Iklan
LATEST TWEET

Kompensasi Harga BBM Naik, Presiden Akan Bagikan Voucher Selfie Gratis

November 18, 2014       Ekonomi & Bisnis, Politik, z_Hot Stuff      
Pemerintah akhirnya memutuskan untuk mengurangi subsidi dan menaikkan harga bahan bakar minyak (BBM). Per 18 November 2014, Pertamina menjual bahan bakar Premium seharga Rp 8.500 per liter, sementara Solar Rp 7.500 per liter. Kebijakan ini diperkirakan akan berpengaruh terhadap popularitas presiden Joko Widodo. (photo courtesy binpers.com)

Pemerintah akhirnya memutuskan untuk mengurangi subsidi dan menaikkan harga bahan bakar minyak (BBM). Per 18 November 2014, Pertamina menjual bahan bakar Premium seharga Rp 8.500 per liter, sementara Solar Rp 7.500 per liter. Kebijakan ini diperkirakan akan berpengaruh terhadap popularitas presiden Joko Widodo. (photo courtesy binpers.com)

JAKARTA, POS RONDA – Keputusan pemerintah untuk mengurangi subsidi berujung kepada naiknya harga bahan bakar minyak (BBM) serta menimbulkan pro dan kontra di masyarakat. Keputusan ini dianggap beberapa pengamat sebagai ujian bagi pemerintahan Joko Widodo dengan mengambil kebijakan yang tidak terlalu populer di sebagian kalangan masyarakat.

Meski demikian, Presiden Jokowi yang selama ini dikenal sebagai sosok populer di masyarakat tidak akan tinggal diam membiarkan popularitasnya menurun. Staf kepresidenan di bidang komunikasi kupon dan kartu,  Rendy Barasiang, mengatakan bahwa sebagai kompensasi naiknya harga BBM, maka pemerintah akan membagikan kupon selfie gratis bersama presiden kepada masyarakat.

Kebijakan ini dipercaya sesuai dengan perkataan presiden saat berada di Brisbane, Australia, beberapa hari lalu. Dalam pertemuan dengan 260 Warga Negara Indonesia (WNI) di Queensland University of Technology, Presiden Jokowi mengatakan siap mengambil langkah tidak populer seraya mengatakan dalam waktu sebulan rakyat akan kembali minta berfoto selfie dengan dirinya.

“Popularitas turun gara-gara BBM itu resiko.
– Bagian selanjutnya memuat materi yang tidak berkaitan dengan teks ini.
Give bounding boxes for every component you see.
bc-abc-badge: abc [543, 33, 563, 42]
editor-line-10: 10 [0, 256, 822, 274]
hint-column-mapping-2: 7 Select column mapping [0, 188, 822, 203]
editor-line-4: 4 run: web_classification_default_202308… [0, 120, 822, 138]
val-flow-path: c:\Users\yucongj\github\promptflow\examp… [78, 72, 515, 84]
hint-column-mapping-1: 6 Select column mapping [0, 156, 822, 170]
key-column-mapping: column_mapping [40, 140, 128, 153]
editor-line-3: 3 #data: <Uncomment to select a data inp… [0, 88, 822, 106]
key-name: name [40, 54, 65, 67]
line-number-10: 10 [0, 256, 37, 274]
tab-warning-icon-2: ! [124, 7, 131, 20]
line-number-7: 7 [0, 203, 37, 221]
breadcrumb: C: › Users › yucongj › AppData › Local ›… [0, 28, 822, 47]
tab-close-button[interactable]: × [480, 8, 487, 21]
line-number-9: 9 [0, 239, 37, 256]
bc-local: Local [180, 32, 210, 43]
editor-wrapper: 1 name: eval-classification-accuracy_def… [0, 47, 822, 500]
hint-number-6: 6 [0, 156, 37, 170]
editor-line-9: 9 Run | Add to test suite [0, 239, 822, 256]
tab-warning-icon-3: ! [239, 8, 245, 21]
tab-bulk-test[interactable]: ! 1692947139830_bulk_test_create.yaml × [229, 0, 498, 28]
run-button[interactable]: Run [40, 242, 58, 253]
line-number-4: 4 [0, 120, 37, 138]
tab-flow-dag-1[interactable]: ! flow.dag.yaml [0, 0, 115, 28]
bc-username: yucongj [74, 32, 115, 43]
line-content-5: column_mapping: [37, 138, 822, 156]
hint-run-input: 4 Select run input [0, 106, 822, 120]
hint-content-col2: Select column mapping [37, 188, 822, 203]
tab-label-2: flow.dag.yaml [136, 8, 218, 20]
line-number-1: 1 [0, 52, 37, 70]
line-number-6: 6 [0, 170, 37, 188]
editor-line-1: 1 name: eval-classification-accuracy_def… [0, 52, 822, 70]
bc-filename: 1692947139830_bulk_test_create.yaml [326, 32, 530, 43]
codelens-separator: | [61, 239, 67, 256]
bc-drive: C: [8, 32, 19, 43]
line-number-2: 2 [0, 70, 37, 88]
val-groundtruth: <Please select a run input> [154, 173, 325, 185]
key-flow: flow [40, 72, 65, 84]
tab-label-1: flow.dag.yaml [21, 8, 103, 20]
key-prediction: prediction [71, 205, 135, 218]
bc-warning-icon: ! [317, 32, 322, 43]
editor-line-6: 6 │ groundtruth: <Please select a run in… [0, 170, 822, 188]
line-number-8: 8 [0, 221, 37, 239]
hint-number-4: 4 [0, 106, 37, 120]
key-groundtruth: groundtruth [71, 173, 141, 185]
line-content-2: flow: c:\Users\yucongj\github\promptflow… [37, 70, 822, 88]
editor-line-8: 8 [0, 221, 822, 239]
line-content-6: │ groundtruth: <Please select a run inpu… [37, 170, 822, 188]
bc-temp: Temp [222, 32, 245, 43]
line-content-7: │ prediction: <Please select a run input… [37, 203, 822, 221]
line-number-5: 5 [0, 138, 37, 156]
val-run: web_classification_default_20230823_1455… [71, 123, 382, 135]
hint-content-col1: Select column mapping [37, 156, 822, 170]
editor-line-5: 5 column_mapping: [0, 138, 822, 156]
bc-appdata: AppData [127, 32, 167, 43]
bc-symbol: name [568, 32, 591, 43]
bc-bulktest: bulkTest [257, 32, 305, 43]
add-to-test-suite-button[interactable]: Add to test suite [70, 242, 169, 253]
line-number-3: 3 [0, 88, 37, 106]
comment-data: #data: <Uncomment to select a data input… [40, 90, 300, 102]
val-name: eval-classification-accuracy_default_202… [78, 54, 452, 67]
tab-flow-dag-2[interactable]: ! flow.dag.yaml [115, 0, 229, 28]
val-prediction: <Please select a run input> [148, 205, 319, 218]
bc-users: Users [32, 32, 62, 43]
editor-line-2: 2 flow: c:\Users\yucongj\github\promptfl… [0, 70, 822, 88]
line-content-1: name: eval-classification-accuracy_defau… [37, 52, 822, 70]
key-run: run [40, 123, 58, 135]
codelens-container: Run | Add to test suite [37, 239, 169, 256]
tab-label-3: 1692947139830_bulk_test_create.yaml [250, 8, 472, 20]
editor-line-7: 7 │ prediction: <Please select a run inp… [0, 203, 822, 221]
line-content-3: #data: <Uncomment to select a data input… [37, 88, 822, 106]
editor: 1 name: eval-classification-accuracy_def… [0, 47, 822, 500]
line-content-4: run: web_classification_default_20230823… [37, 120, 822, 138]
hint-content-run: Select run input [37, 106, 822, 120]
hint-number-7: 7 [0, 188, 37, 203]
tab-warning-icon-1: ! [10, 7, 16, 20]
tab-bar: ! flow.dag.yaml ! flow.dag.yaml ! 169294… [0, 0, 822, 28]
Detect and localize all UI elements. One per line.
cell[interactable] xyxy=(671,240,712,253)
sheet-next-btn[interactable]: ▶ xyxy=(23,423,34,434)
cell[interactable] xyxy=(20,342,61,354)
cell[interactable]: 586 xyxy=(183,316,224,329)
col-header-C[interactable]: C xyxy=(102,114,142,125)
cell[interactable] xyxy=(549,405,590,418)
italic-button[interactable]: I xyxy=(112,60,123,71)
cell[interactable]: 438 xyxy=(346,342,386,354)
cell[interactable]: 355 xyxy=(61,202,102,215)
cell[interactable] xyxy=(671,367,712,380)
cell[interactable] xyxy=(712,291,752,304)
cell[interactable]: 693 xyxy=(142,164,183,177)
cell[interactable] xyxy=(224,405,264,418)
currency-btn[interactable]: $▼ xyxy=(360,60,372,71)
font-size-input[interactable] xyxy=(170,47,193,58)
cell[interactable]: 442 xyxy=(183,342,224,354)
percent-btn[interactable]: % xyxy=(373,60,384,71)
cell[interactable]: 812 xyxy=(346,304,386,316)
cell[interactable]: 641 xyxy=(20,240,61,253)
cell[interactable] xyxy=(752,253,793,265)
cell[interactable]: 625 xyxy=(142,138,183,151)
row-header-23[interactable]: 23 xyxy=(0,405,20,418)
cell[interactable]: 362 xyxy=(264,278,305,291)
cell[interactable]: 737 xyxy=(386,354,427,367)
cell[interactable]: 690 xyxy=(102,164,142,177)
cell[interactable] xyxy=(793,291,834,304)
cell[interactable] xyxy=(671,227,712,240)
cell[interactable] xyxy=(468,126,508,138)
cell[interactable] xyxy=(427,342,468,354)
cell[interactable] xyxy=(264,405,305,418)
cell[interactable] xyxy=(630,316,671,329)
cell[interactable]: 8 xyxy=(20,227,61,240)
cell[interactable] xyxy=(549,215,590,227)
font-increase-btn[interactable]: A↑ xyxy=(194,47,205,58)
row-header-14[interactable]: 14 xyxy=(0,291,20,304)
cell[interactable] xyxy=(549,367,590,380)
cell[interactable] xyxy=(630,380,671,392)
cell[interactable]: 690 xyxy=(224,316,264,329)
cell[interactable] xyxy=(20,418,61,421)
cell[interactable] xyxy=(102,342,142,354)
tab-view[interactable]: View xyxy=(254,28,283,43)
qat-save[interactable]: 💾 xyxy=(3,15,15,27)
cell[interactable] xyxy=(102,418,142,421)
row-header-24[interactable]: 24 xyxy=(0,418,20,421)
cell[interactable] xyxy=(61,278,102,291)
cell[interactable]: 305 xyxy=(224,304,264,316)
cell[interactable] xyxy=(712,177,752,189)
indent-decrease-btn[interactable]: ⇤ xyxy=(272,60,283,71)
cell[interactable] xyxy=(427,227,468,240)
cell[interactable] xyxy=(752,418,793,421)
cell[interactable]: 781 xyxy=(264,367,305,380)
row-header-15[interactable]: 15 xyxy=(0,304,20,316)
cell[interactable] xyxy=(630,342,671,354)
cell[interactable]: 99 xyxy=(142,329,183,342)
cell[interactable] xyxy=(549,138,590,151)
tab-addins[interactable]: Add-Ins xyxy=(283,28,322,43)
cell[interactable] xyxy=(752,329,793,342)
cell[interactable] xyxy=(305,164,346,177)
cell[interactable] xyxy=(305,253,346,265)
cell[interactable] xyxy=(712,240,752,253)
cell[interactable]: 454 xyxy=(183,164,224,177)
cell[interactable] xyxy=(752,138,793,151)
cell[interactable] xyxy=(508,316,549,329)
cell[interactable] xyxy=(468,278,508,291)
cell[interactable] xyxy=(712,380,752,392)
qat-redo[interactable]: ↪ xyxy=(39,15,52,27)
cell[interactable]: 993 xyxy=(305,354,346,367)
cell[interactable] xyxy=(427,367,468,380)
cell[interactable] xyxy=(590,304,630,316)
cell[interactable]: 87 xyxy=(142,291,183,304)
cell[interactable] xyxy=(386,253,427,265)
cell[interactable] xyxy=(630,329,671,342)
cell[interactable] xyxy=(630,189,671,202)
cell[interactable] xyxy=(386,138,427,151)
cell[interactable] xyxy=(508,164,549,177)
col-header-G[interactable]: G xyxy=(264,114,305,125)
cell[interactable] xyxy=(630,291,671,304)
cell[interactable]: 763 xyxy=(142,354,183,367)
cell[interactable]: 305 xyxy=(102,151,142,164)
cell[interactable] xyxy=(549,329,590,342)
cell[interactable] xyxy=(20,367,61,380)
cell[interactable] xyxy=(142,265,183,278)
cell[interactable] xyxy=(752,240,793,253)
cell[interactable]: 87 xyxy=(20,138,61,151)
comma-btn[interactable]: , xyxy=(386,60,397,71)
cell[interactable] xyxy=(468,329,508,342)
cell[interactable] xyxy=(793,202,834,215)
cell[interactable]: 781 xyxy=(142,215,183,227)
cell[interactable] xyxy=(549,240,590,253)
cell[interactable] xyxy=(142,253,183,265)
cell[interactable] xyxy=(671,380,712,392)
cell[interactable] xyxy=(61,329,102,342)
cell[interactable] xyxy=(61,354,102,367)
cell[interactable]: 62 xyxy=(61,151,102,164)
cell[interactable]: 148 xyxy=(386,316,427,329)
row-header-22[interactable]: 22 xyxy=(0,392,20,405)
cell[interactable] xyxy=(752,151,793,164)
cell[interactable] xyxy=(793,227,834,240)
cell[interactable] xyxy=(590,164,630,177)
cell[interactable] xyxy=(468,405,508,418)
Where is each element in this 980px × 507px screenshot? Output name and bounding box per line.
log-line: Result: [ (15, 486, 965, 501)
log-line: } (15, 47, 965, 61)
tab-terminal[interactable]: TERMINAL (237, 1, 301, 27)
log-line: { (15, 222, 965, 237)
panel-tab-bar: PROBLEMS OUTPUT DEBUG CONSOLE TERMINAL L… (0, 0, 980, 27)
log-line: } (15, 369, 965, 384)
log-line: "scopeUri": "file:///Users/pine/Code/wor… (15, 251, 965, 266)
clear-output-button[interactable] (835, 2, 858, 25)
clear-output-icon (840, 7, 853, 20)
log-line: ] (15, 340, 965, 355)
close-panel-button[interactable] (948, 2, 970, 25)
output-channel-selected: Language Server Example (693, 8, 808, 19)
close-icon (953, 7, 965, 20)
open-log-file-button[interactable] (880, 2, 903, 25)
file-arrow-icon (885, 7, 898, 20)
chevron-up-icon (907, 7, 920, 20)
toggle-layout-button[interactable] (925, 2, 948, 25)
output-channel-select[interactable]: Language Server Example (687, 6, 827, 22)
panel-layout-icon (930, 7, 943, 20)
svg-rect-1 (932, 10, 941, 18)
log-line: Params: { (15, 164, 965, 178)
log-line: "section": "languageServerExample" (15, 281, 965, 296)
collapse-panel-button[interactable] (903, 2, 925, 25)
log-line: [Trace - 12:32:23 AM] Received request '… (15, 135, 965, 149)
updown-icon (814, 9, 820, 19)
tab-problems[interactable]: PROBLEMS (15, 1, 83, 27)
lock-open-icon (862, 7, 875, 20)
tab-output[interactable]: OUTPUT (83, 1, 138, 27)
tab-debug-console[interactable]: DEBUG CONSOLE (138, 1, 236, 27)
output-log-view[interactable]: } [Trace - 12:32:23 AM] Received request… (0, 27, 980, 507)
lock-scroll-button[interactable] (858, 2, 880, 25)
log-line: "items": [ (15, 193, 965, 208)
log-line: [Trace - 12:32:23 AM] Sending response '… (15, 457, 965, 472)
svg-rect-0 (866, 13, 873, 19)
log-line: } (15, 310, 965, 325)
Paling sebulan. Paling sebulan setelah itu minta foto lagi, ‘Pak, selfie, Pak!’”, ujar presiden saat itu (14/11).

Menindaklanjuti ucapan tersebut, Rendy menjelaskan bahwa puluhan ribu kupon selfie akan dibagikan kepada publik sebagai bukti bahwa Presiden Jokowi akan menepati janjinya. Namun, kupon tersebut hanya berlaku satu bulan sejak seseorang menerimanya.

Selfie dengan presiden dalam sebuah acara cukup sulit karena adanya berbagai protokol dan pengamanan. Dengan kupon ini, bisa langsung ditunjukkan ke paspampres dan anda akan diantar untuk berfoto selfie dengan presiden. Perlu diketahui bahwa masa berlaku voucher ini adalah satu purnama, maksud kami, satu bulan. Khusus selfie saja. Kalau untuk bersalaman 10 detik nanti akan ada sendiri voucher-nya.” papar Rendy dalam konferensi pers pagi ini (18/11) di Istana Negara.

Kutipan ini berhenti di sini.